Activity:
Retype the records below exactly. Leave nothing out.

┌─ Study material

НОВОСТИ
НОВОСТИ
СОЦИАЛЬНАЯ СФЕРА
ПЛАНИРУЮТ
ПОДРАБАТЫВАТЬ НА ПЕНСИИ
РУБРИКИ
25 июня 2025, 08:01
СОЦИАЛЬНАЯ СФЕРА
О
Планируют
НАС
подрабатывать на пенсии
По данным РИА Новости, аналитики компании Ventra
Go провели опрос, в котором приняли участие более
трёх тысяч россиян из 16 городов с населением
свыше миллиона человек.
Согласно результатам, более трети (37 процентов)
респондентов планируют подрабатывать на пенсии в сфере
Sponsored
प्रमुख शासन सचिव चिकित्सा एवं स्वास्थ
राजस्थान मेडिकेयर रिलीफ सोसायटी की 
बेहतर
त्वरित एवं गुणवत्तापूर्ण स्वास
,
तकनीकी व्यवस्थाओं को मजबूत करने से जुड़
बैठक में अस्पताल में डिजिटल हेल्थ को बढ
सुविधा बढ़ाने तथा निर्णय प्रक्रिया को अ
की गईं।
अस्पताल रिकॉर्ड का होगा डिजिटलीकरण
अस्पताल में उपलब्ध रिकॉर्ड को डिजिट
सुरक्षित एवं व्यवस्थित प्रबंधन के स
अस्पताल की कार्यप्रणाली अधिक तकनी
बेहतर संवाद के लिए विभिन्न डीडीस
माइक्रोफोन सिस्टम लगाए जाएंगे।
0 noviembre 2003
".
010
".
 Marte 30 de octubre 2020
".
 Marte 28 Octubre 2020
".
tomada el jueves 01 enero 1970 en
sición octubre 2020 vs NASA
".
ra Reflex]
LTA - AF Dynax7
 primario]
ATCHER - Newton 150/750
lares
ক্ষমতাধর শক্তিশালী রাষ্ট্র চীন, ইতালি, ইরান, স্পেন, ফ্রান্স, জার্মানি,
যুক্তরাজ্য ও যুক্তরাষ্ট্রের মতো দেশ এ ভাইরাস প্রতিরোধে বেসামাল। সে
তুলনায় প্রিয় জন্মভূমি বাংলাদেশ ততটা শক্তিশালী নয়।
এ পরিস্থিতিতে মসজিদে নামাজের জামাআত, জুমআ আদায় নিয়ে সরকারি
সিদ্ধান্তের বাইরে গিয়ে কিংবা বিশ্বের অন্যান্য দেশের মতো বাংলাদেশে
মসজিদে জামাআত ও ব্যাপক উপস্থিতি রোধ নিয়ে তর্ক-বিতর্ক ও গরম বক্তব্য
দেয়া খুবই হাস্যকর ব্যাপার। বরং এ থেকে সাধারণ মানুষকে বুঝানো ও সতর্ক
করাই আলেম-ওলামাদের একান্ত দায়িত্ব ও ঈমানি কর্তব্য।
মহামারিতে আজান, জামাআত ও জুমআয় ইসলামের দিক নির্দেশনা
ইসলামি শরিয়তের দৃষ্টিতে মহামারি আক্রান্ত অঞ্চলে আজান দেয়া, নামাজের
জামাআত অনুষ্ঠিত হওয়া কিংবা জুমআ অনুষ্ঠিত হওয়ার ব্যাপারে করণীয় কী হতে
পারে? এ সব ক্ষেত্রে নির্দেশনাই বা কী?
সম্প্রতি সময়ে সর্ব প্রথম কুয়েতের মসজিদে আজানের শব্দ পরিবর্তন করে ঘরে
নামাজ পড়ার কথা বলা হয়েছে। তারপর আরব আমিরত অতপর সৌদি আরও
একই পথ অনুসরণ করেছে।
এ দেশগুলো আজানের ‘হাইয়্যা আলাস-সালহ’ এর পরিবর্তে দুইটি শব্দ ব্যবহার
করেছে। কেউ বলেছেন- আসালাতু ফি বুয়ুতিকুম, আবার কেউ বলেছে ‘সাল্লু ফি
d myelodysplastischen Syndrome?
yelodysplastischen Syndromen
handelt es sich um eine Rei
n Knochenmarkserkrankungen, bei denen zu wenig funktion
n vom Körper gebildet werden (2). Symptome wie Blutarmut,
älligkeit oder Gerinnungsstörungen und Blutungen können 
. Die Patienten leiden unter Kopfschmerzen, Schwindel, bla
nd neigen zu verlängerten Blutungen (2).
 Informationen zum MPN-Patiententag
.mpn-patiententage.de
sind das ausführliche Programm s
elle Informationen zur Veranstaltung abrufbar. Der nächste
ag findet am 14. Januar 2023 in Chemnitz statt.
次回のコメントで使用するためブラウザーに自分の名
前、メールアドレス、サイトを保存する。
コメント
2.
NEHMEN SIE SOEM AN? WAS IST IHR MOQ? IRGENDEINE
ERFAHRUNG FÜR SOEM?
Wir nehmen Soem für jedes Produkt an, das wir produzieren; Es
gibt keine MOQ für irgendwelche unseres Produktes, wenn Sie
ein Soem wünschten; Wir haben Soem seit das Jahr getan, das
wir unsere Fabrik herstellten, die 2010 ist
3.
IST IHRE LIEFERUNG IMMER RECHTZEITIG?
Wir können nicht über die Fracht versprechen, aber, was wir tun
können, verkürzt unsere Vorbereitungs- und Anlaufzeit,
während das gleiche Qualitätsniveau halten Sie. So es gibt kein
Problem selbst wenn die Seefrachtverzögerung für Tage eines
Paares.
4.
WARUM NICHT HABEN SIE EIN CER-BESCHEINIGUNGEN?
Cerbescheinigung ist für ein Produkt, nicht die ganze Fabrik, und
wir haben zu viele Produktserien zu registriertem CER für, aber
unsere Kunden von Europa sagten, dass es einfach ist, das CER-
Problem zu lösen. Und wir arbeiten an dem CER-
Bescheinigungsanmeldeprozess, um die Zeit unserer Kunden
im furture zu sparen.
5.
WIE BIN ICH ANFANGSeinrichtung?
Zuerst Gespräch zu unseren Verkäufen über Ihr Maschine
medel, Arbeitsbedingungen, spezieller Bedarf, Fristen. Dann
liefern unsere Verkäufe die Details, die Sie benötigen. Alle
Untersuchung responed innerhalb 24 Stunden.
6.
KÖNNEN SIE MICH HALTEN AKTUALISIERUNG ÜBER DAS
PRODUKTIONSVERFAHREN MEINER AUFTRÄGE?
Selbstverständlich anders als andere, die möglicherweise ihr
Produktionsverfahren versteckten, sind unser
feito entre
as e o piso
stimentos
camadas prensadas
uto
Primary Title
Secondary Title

└─

Response:
НОВОСТИ
НОВОСТИ
СОЦИАЛЬНАЯ СФЕРА
ПЛАНИРУЮТ
ПОДРАБАТЫВАТЬ НА ПЕНСИИ
РУБРИКИ
25 июня 2025, 08:01
СОЦИАЛЬНАЯ СФЕРА
О
Планируют
НАС
подрабатывать на пенсии
По данным РИА Новости, аналитики компании Ventra
Go провели опрос, в котором приняли участие более
трёх тысяч россиян из 16 городов с населением
свыше миллиона человек.
Согласно результатам, более трети (37 процентов)
респондентов планируют подрабатывать на пенсии в сфере
Sponsored
प्रमुख शासन सचिव चिकित्सा एवं स्वास्थ
राजस्थान मेडिकेयर रिलीफ सोसायटी की 
बेहतर
त्वरित एवं गुणवत्तापूर्ण स्वास
,
तकनीकी व्यवस्थाओं को मजबूत करने से जुड़
बैठक में अस्पताल में डिजिटल हेल्थ को बढ
सुविधा बढ़ाने तथा निर्णय प्रक्रिया को अ
की गईं।
अस्पताल रिकॉर्ड का होगा डिजिटलीकरण
अस्पताल में उपलब्ध रिकॉर्ड को डिजिट
सुरक्षित एवं व्यवस्थित प्रबंधन के स
अस्पताल की कार्यप्रणाली अधिक तकनी
बेहतर संवाद के लिए विभिन्न डीडीस
माइक्रोफोन सिस्टम लगाए जाएंगे।
0 noviembre 2003
".
010
".
 Marte 30 de octubre 2020
".
 Marte 28 Octubre 2020
".
tomada el jueves 01 enero 1970 en
sición octubre 2020 vs NASA
".
ra Reflex]
LTA - AF Dynax7
 primario]
ATCHER - Newton 150/750
lares
ক্ষমতাধর শক্তিশালী রাষ্ট্র চীন, ইতালি, ইরান, স্পেন, ফ্রান্স, জার্মানি,
যুক্তরাজ্য ও যুক্তরাষ্ট্রের মতো দেশ এ ভাইরাস প্রতিরোধে বেসামাল। সে
তুলনায় প্রিয় জন্মভূমি বাংলাদেশ ততটা শক্তিশালী নয়।
এ পরিস্থিতিতে মসজিদে নামাজের জামাআত, জুমআ আদায় নিয়ে সরকারি
সিদ্ধান্তের বাইরে গিয়ে কিংবা বিশ্বের অন্যান্য দেশের মতো বাংলাদেশে
মসজিদে জামাআত ও ব্যাপক উপস্থিতি রোধ নিয়ে তর্ক-বিতর্ক ও গরম বক্তব্য
দেয়া খুবই হাস্যকর ব্যাপার। বরং এ থেকে সাধারণ মানুষকে বুঝানো ও সতর্ক
করাই আলেম-ওলামাদের একান্ত দায়িত্ব ও ঈমানি কর্তব্য।
মহামারিতে আজান, জামাআত ও জুমআয় ইসলামের দিক নির্দেশনা
ইসলামি শরিয়তের দৃষ্টিতে মহামারি আক্রান্ত অঞ্চলে আজান দেয়া, নামাজের
জামাআত অনুষ্ঠিত হওয়া কিংবা জুমআ অনুষ্ঠিত হওয়ার ব্যাপারে করণীয় কী হতে
পারে? এ সব ক্ষেত্রে নির্দেশনাই বা কী?
সম্প্রতি সময়ে সর্ব প্রথম কুয়েতের মসজিদে আজানের শব্দ পরিবর্তন করে ঘরে
নামাজ পড়ার কথা বলা হয়েছে। তারপর আরব আমিরত অতপর সৌদি আরও
একই পথ অনুসরণ করেছে।
এ দেশগুলো আজানের ‘হাইয়্যা আলাস-সালহ’ এর পরিবর্তে দুইটি শব্দ ব্যবহার
করেছে। কেউ বলেছেন- আসালাতু ফি বুয়ুতিকুম, আবার কেউ বলেছে ‘সাল্লু ফি
d myelodysplastischen Syndrome?
yelodysplastischen Syndromen
handelt es sich um eine Rei
n Knochenmarkserkrankungen, bei denen zu wenig funktion
n vom Körper gebildet werden (2). Symptome wie Blutarmut,
älligkeit oder Gerinnungsstörungen und Blutungen können 
. Die Patienten leiden unter Kopfschmerzen, Schwindel, bla
nd neigen zu verlängerten Blutungen (2).
 Informationen zum MPN-Patiententag
.mpn-patiententage.de
sind das ausführliche Programm s
elle Informationen zur Veranstaltung abrufbar. Der nächste
ag findet am 14. Januar 2023 in Chemnitz statt.
次回のコメントで使用するためブラウザーに自分の名
前、メールアドレス、サイトを保存する。
コメント
2.
NEHMEN SIE SOEM AN? WAS IST IHR MOQ? IRGENDEINE
ERFAHRUNG FÜR SOEM?
Wir nehmen Soem für jedes Produkt an, das wir produzieren; Es
gibt keine MOQ für irgendwelche unseres Produktes, wenn Sie
ein Soem wünschten; Wir haben Soem seit das Jahr getan, das
wir unsere Fabrik herstellten, die 2010 ist
3.
IST IHRE LIEFERUNG IMMER RECHTZEITIG?
Wir können nicht über die Fracht versprechen, aber, was wir tun
können, verkürzt unsere Vorbereitungs- und Anlaufzeit,
während das gleiche Qualitätsniveau halten Sie. So es gibt kein
Problem selbst wenn die Seefrachtverzögerung für Tage eines
Paares.
4.
WARUM NICHT HABEN SIE EIN CER-BESCHEINIGUNGEN?
Cerbescheinigung ist für ein Produkt, nicht die ganze Fabrik, und
wir haben zu viele Produktserien zu registriertem CER für, aber
unsere Kunden von Europa sagten, dass es einfach ist, das CER-
Problem zu lösen. Und wir arbeiten an dem CER-
Bescheinigungsanmeldeprozess, um die Zeit unserer Kunden
im furture zu sparen.
5.
WIE BIN ICH ANFANGSeinrichtung?
Zuerst Gespräch zu unseren Verkäufen über Ihr Maschine
medel, Arbeitsbedingungen, spezieller Bedarf, Fristen. Dann
liefern unsere Verkäufe die Details, die Sie benötigen. Alle
Untersuchung responed innerhalb 24 Stunden.
6.
KÖNNEN SIE MICH HALTEN AKTUALISIERUNG ÜBER DAS
PRODUKTIONSVERFAHREN MEINER AUFTRÄGE?
Selbstverständlich anders als andere, die möglicherweise ihr
Produktionsverfahren versteckten, sind unser
feito entre
as e o piso
stimentos
camadas prensadas
uto
Primary Title
Secondary Title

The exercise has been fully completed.